Exercise description - For the data below, work out the number of lines containing the string "Explained" and answer with that number only.

Records for processing -
━━━━━━━━━━

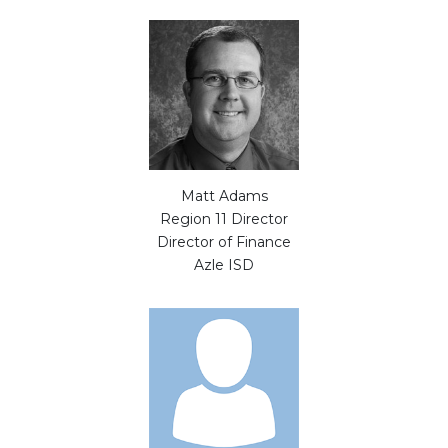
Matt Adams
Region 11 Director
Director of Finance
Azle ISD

━━━━━━━━━━

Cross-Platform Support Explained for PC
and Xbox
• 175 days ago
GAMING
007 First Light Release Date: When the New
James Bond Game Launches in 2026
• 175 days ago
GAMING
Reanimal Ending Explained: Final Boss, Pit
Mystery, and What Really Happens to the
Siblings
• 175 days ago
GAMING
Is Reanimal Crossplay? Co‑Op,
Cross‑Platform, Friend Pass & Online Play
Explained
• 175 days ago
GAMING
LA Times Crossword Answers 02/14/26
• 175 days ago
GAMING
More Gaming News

━━━━━━━━━━

Response to the exercise - 3